One of the challenges third-party firms will have when certifying ELD devices is to get a consistent flat file of data from each provider, he says. Additionally, they may not all follow a uniform testing procedure. Will they be testing ELD devices and software using simulators or by installing them in trucks and driving around?
If the testing is done via simulation, how will they ensure that an ELD properly interfaces with a vehicle?
“The largest area for malfunctions is the connection to the ECM,” Ahart says.
The deadline for ELD compliance in Canada is June 2021. Ahart estimates that Transport Canada will need between 12 and 24 months from now to come up with standards for testing and for ELD providers to complete the new third-party certification process. The cost for a third-party to develop, test and commercialize a certification product could be significant.
“If the requirement is to get down to the ability to test these devices to the level one would expect to find any malfunction, or the ability to tamper with or modify information, it could literally be millions of dollars to get it all done,” he says. “There is no indication of how that gets paid for.”
Ahart expects that ELD providers will be on the hook for paying for the certification of their own devices.
“I think that is going to be part of the limitation for a small ELD provider to get involved,” he says. As such, motor carriers in Canada and possibly the U.S. will have a more limited availability of ELD devices to choose from in the near future.
Because of potentially high development costs to meet the Canadian ELD mandate, “I guarantee [the Canadian market] is not going to get over saturated,” says Andy Oleson, senior solutions engineer at Platform Science, an ELD and telematics provider. “What we will end up seeing is lesser vendors in Canada, and that will also have some downfall into the United States.”

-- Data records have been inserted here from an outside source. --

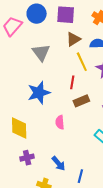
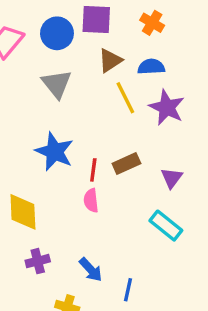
blue circle: (37, 14) -> (57, 33), moved
red line: (72, 82) -> (93, 170), moved
blue star: (39, 93) -> (54, 152), turned -30

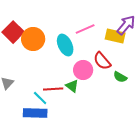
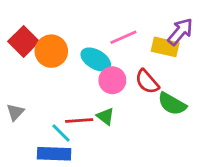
cyan ellipse: (65, 45) -> (96, 59), turned -35
pink circle: (83, 70) -> (112, 80), moved
green semicircle: (120, 77) -> (172, 104), size x1.5

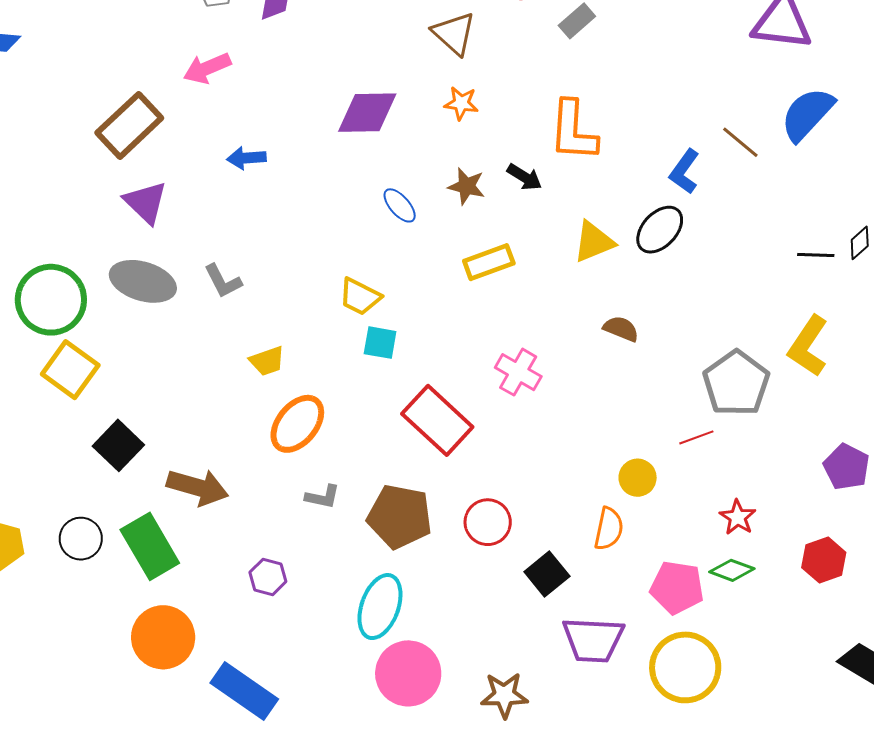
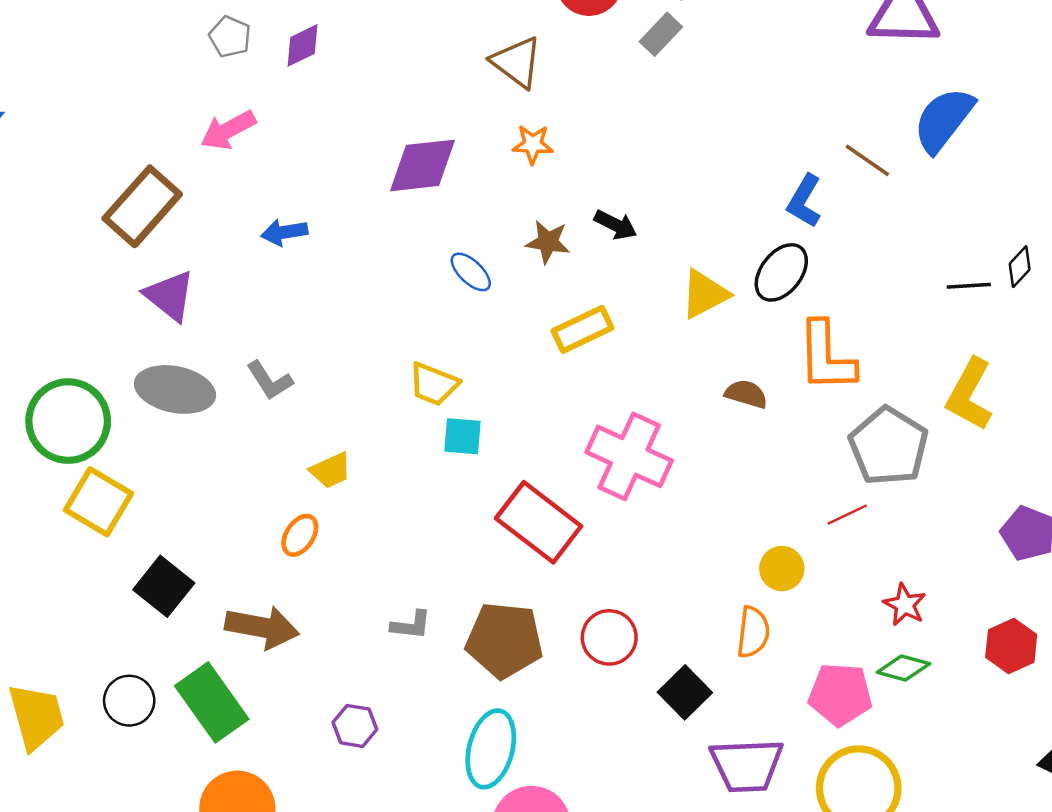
orange L-shape: (573, 131) -> (826, 357), moved
pink cross: (518, 372) -> (629, 456), size x1.5
orange ellipse: (297, 424) -> (300, 535), moved, size x0.6

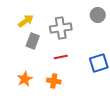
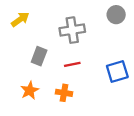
yellow arrow: (26, 21) -> (20, 19), moved
gray rectangle: (33, 41) -> (39, 56), moved

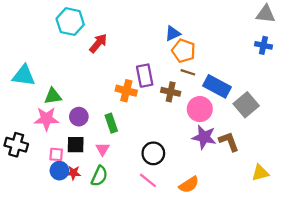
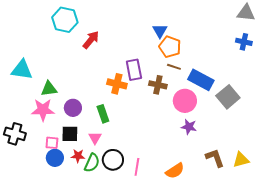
blue triangle: (173, 33) -> (160, 31), turned -35
purple star: (204, 137) -> (189, 127), size x0.7
brown L-shape: (229, 141) -> (215, 158), moved
black circle: (153, 153) -> (113, 160), moved
red star: (73, 173) -> (78, 156), moved
pink line: (148, 180) -> (137, 167), turned 60

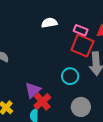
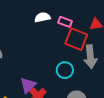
pink rectangle: (81, 30) -> (65, 22), moved

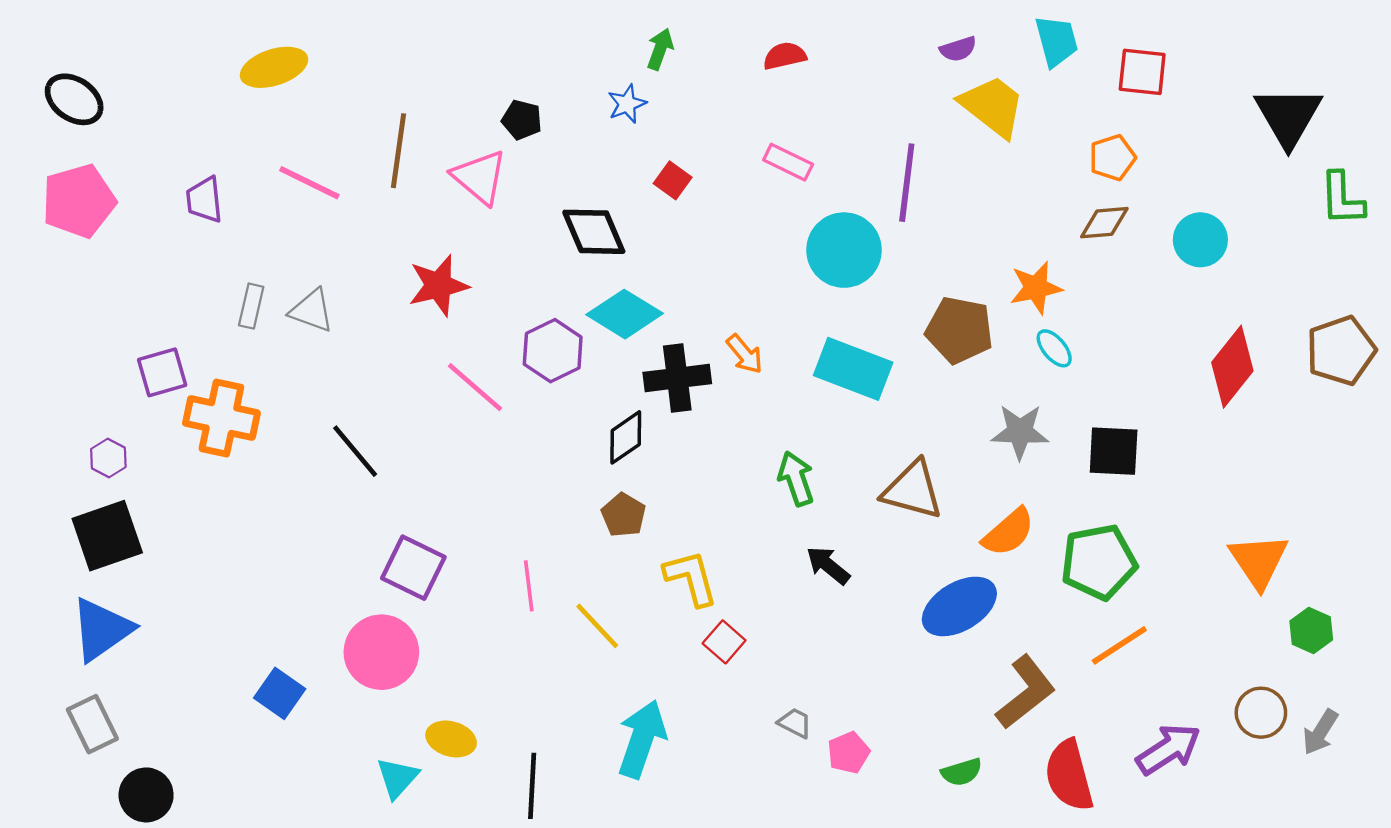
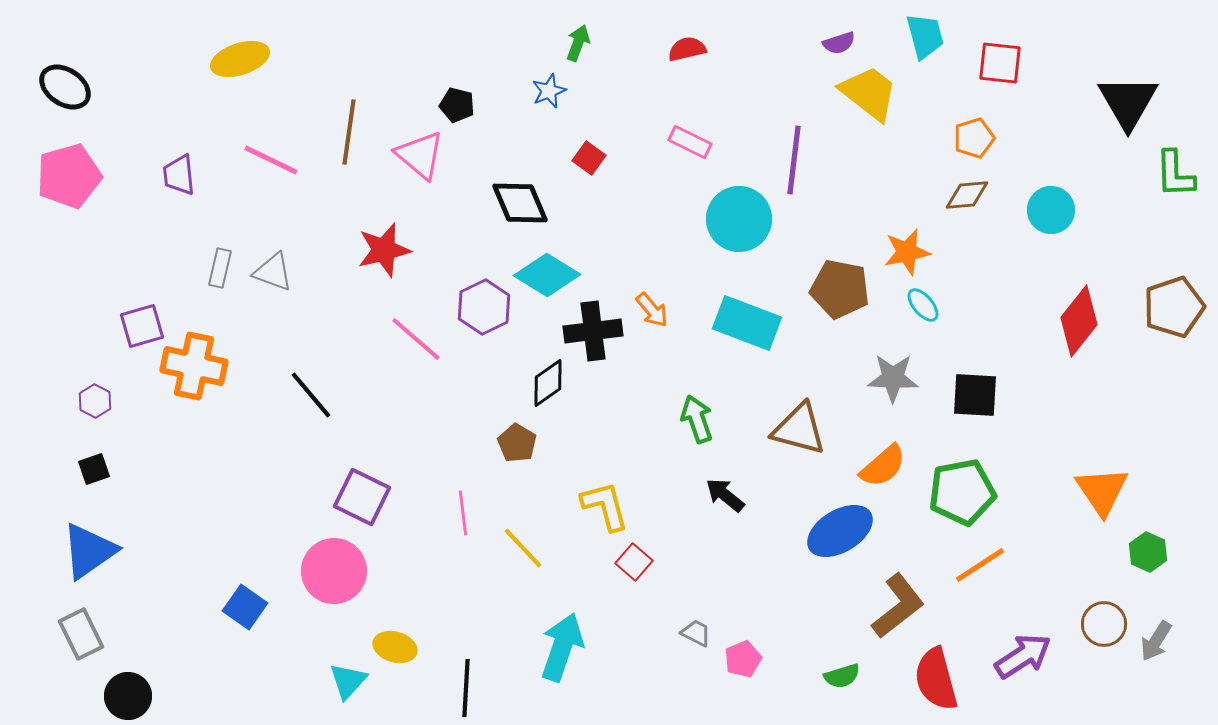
brown pentagon: (624, 515) -> (517, 443), moved
black square: (107, 536) -> (94, 469), size x0.5

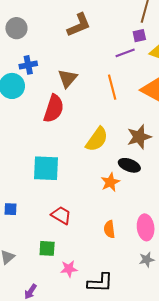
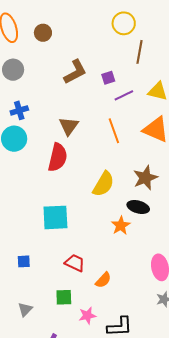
gray circle: (16, 28) -> (13, 70), moved
purple square: (139, 36) -> (108, 78), moved
blue cross: (28, 65) -> (19, 110), moved
orange semicircle: (109, 229) -> (103, 280), moved, turned -126

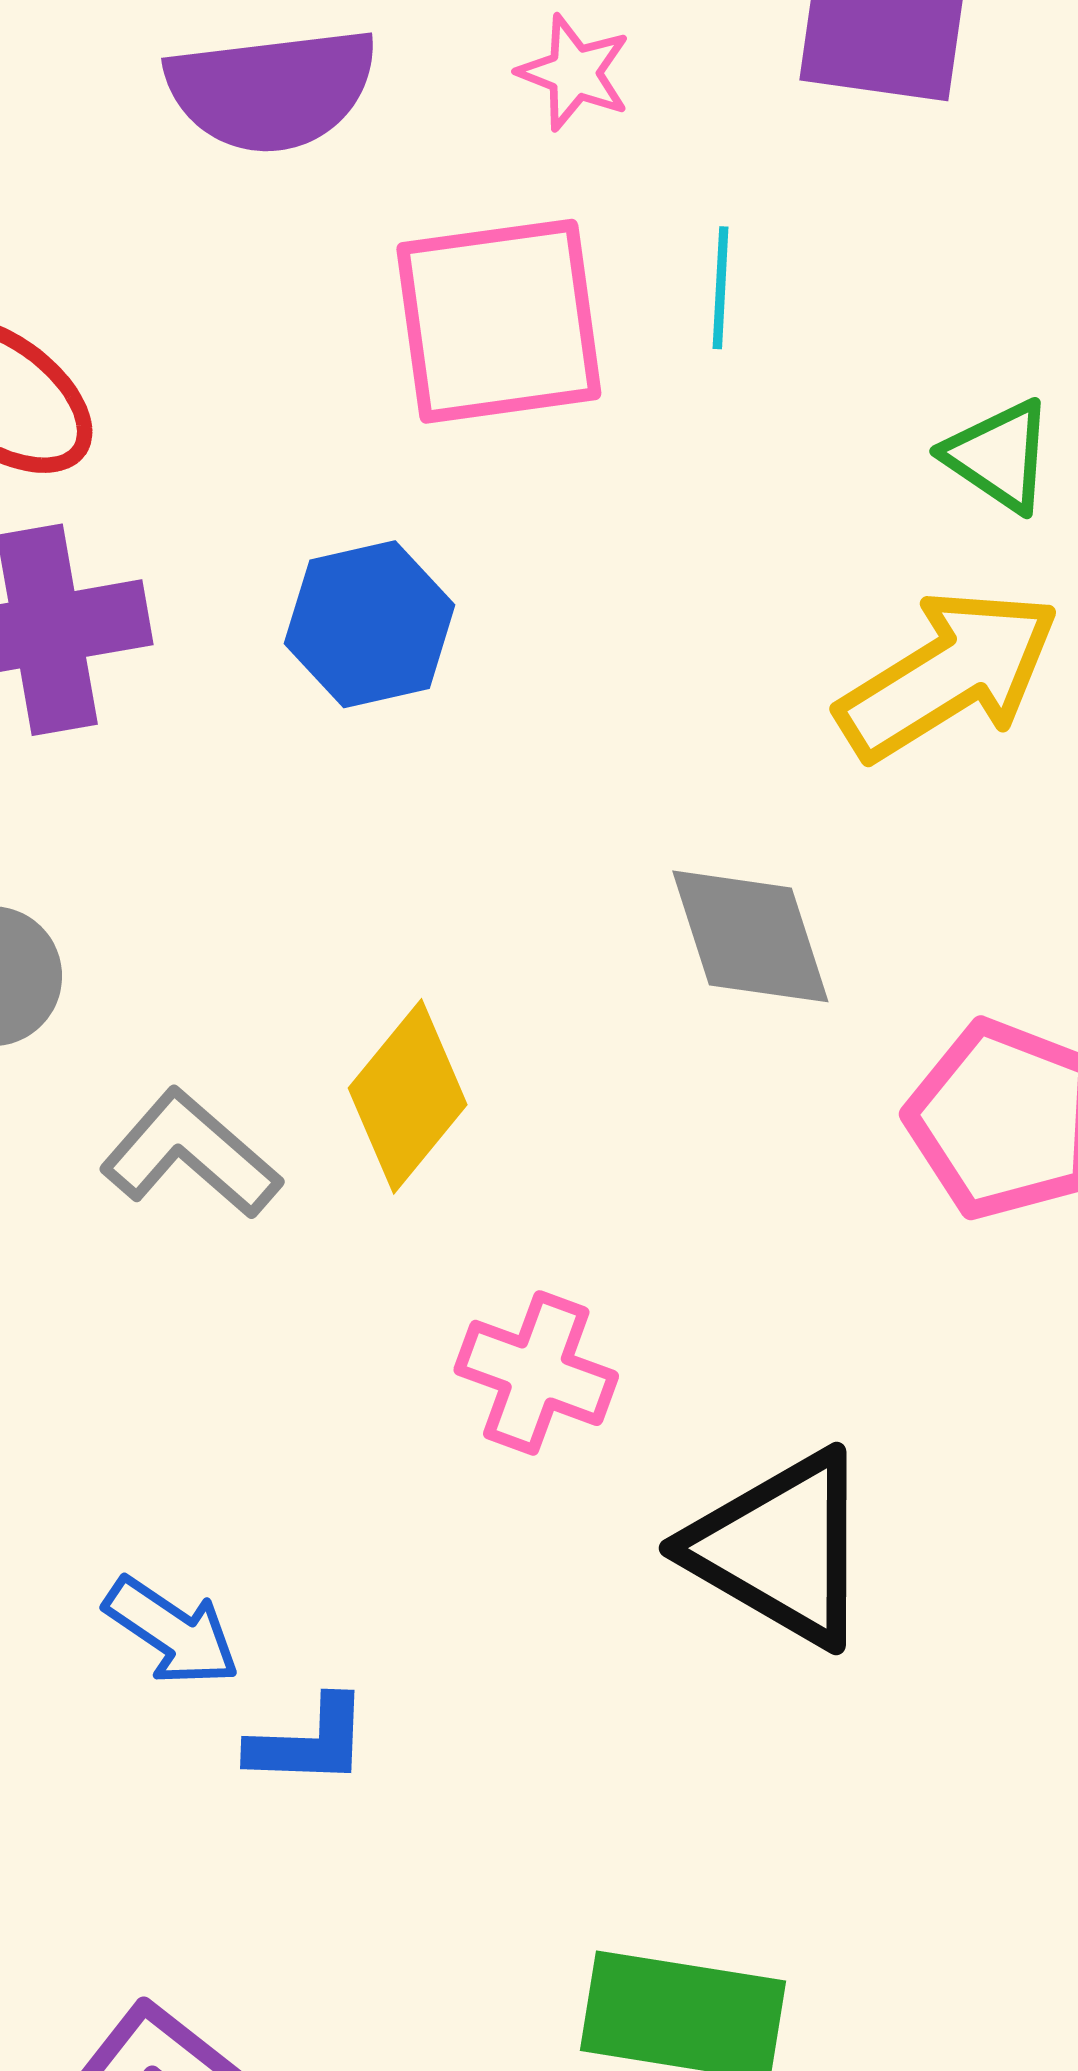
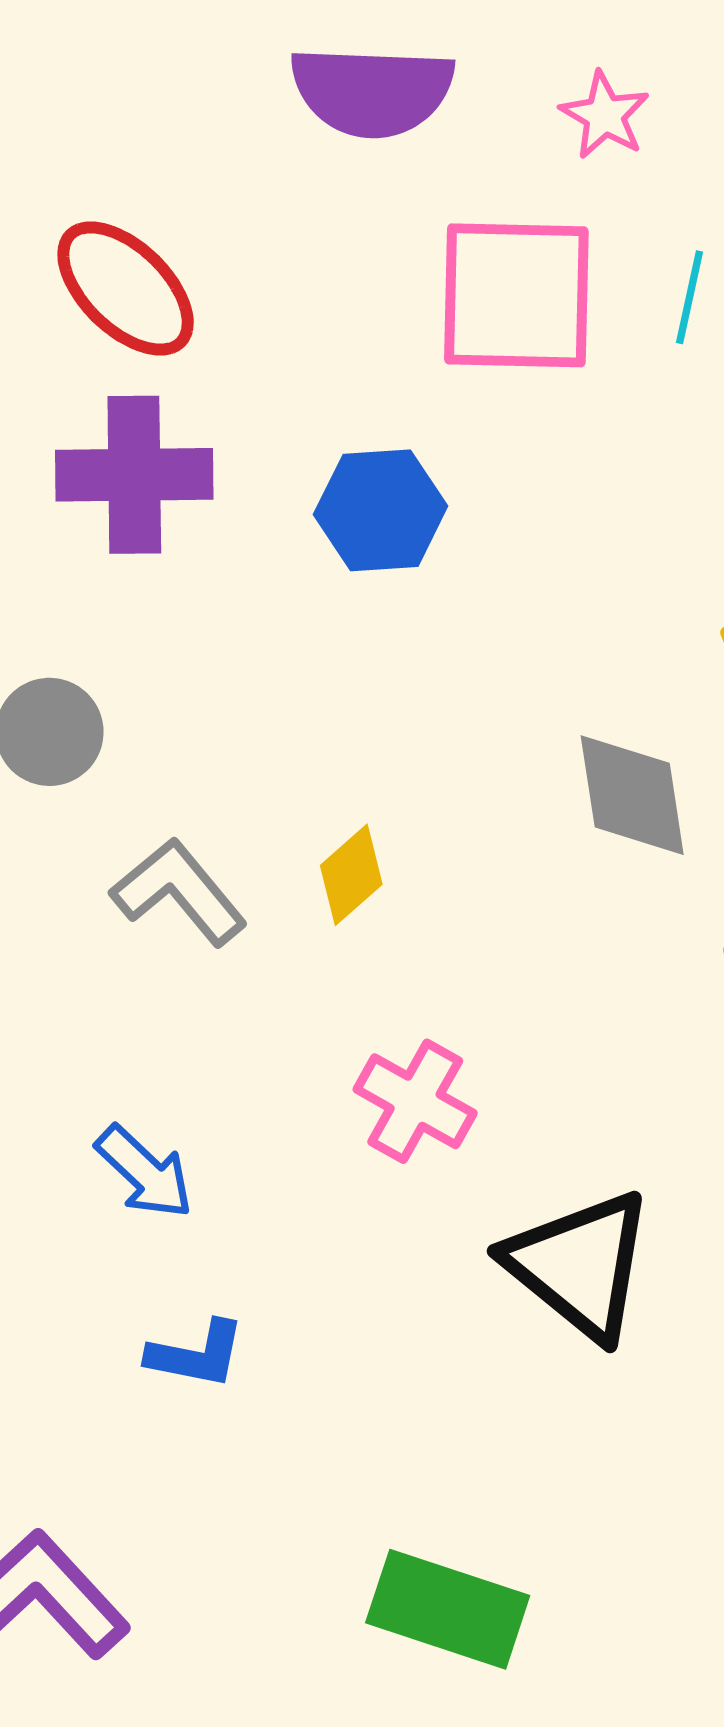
yellow diamond: (408, 1096) -> (351, 875), size x0.7
blue arrow: (172, 1631) -> (144, 1172), moved

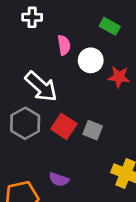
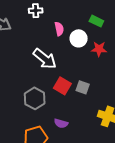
green rectangle: (110, 26) -> (96, 21), moved
gray hexagon: (25, 123) -> (35, 98), moved

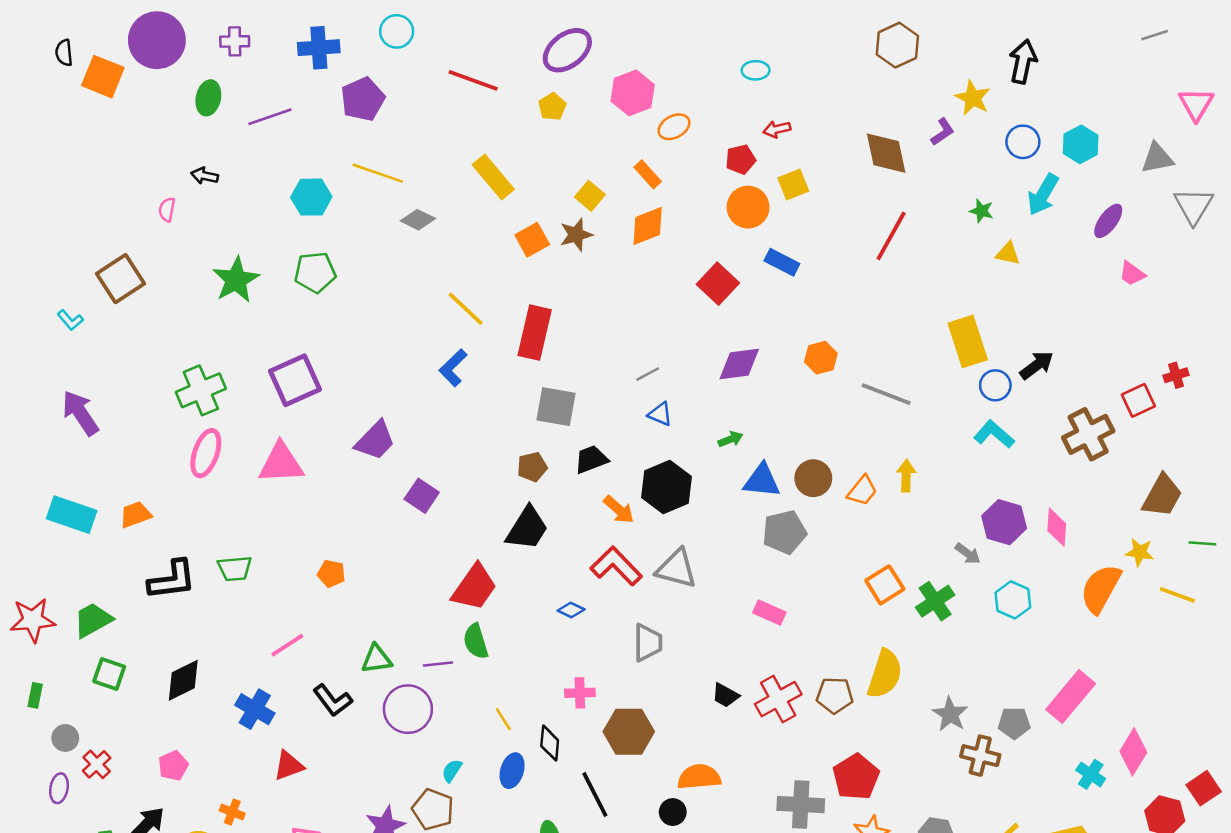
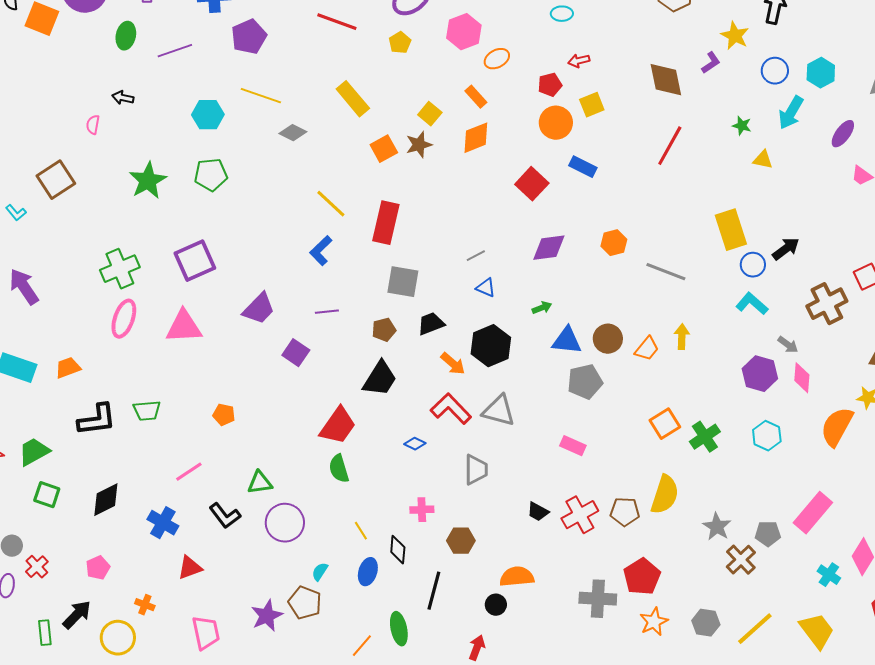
gray arrow: (968, 553) -> (788, 345), moved
purple line: (438, 664) -> (327, 312), moved
brown hexagon: (629, 732) -> (461, 541), size x0.7
brown cross: (980, 756) -> (741, 560), turned 32
black line: (595, 794) -> (434, 591), turned 42

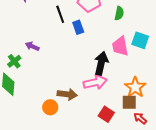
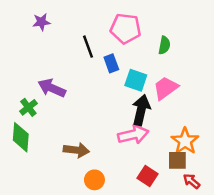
cyan square: (140, 40) -> (136, 80), moved
purple arrow: (32, 46) -> (52, 88), size x1.5
pink trapezoid: (120, 46) -> (166, 88), turned 65
brown arrow: (67, 94) -> (76, 150), moved
orange circle: (50, 107) -> (94, 180), moved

On the other hand, “no vendor should be surprised this mandate is around. A draft has been out there for more than a year now,” Oleson adds. “Any vendor should have been paying attention and developing against the standards.”
Oleson says that Platform Science has already completed development of the ELD functions for the Canadian rule that it was fairly confident would be different than the U.S. version. “As a whole, there are not a whole lot of differences,” he says.